Defect mitigation via fullerene-based functional additives for enhanced efficiency and stability in tin perovskite solar cells

Abstract

Tin-based perovskite solar cells (Sn-PSCs) represent a promising lead-free alternative for photovoltaic applications, however, their oxidation of Sn²⁺ to Sn⁴⁺, induces structural defects and compromises device stability and efficiency. In this study, we introduced fullerene-based multifunctional molecules (F-COOH, F-OH, F-OSO₃H) as additives to interact with Sn²⁺ ions, effectively stabilizing tin in its reduced state. These functional additives affect the growth and optoelectronic properties of tin perovskite film. Among these additives, F-COOH significantly suppresses Sn⁴⁺ formation and non-radiative recombination. Consequently, the device with the F-COOH additive exhibits an increased power conversion efficiency (PCE) from 8.20 to 11.22%, along with improved reproducibility and stability.

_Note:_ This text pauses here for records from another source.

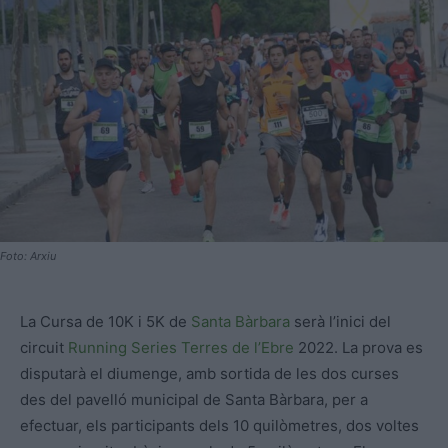
Foto: Arxiu
La Cursa de 10K i 5K de
Santa Bàrbara
serà l’inici del
circuit
Running Series Terres de l’Ebre
2022. La prova es
disputarà el diumenge, amb sortida de les dos curses
des del pavelló municipal de Santa Bàrbara, per a
efectuar, els participants dels 10 quilòmetres, dos voltes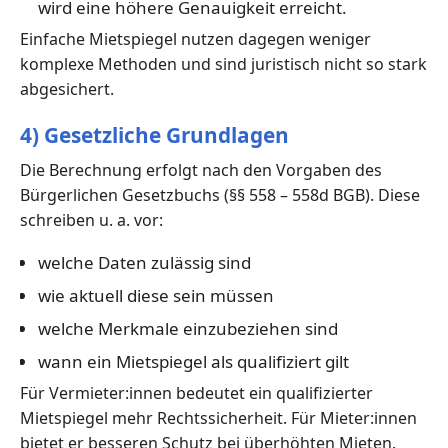
wird eine höhere Genauigkeit erreicht.
Einfache Mietspiegel nutzen dagegen weniger
komplexe Methoden und sind juristisch nicht so stark
abgesichert.
4) Gesetzliche Grundlagen
Die Berechnung erfolgt nach den Vorgaben des
Bürgerlichen Gesetzbuchs (§§ 558 – 558d BGB). Diese
schreiben u. a. vor:
welche Daten zulässig sind
wie aktuell diese sein müssen
welche Merkmale einzubeziehen sind
wann ein Mietspiegel als qualifiziert gilt
Für Vermieter:innen bedeutet ein qualifizierter
Mietspiegel mehr Rechtssicherheit. Für Mieter:innen
bietet er besseren Schutz bei überhöhten Mieten.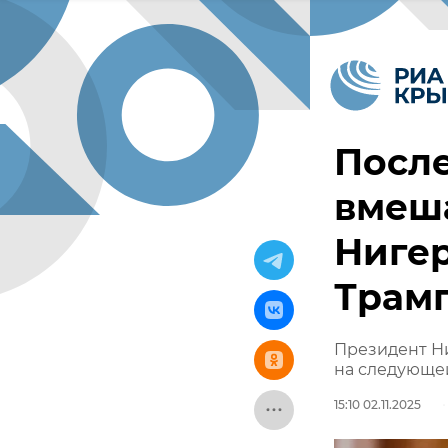
После
вмеша
Нигер
Трам
Президент Ни
на следующе
15:10 02.11.2025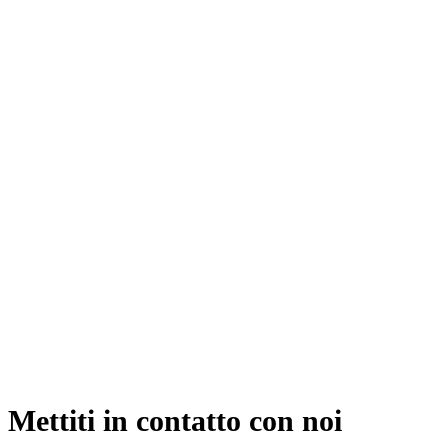
Mettiti in contatto con noi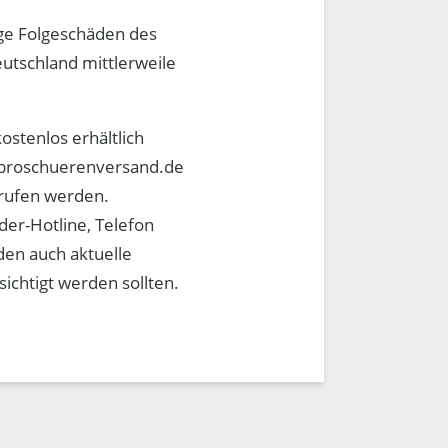
ige Folgeschäden des
utschland mittlerweile
ostenlos erhältlich
@broschuerenversand.de
erufen werden.
der-Hotline, Telefon
den auch aktuelle
ichtigt werden sollten.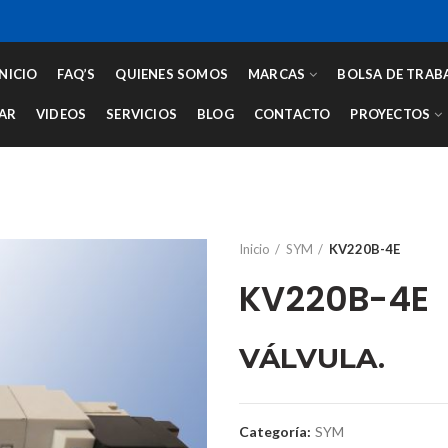
INICIO
FAQ’S
QUIENES SOMOS
MARCAS
BOLSA DE TRAB
AR
VIDEOS
SERVICIOS
BLOG
CONTACTO
PROYECTOS
Inicio
SYM
KV220B-4E
KV220B-4E
VÁLVULA.
Categoría:
SYM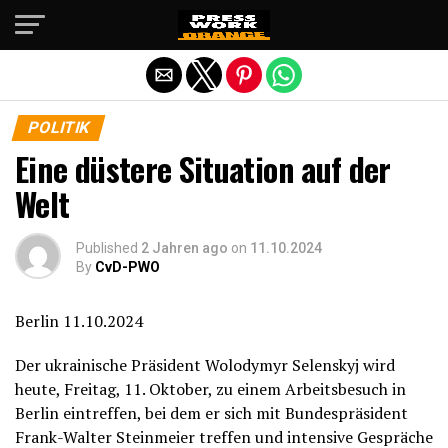
Die mobile Version verlassen
POLITIK
Eine düstere Situation auf der
Welt
Published
2 Jahren ago
on
11.10.2024
By
CvD-PWO
Berlin 11.10.2024
Der ukrainische Präsident Wolodymyr Selenskyj wird
heute, Freitag, 11. Oktober, zu einem Arbeitsbesuch in
Berlin eintreffen, bei dem er sich mit Bundespräsident
Frank-Walter Steinmeier treffen und intensive Gespräche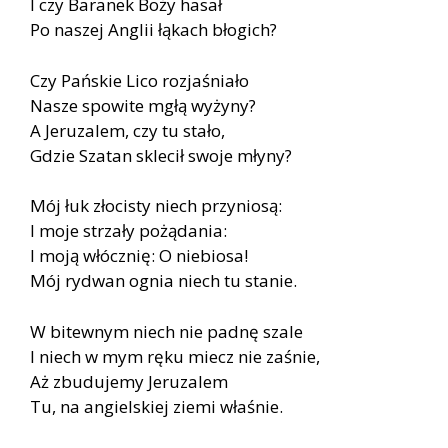
I czy Baranek Boży hasał
Po naszej Anglii łąkach błogich?
Czy Pańskie Lico rozjaśniało
Nasze spowite mgłą wyżyny?
A Jeruzalem, czy tu stało,
Gdzie Szatan sklecił swoje młyny?
Mój łuk złocisty niech przyniosą:
I moje strzały pożądania:
I moją włócznię: O niebiosa!
Mój rydwan ognia niech tu stanie.
W bitewnym niech nie padnę szale
I niech w mym ręku miecz nie zaśnie,
Aż zbudujemy Jeruzalem
Tu, na angielskiej ziemi właśnie.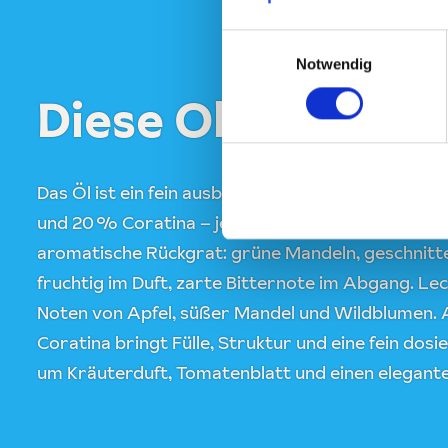
Einwilligungsauswahl
Notwendig
Diese Oliven sind 
Das Öl ist ein fein ausbalancierter Blend aus ca.
und 20 % Coratina – je nach Ernte leicht variiere
aromatische Rückgrat: grüne Mandeln, geschnitte
fruchtig im Duft, zarte Bitternote im Abgang. Le
Noten von Apfel, süßer Mandel und Wildblumen. 
Coratina bringt Fülle, Struktur und eine fein dosi
um Kräuterduft, Tomatenblatt und einen elegante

While additives with –OH and –OSO₃H functional groups also enhance performance, the superior results with F-COOH are attributed to the localized electron density provided by the –COOH group, facilitated by its connection to the fullerene core through a sp³ hybridized carbon. Device analysis indicated that the F-COOH additive enhances the optoelectronic properties of Sn-PSCs, contributing to a higher diffusion potential while effectively minimizing bulk and interfacial defects. Thus, this work underscores the importance of functional group selection in molecular design to improve the efficiency and stability of Sn-PSCs, paving the way for advanced lead-free solar cell technologies.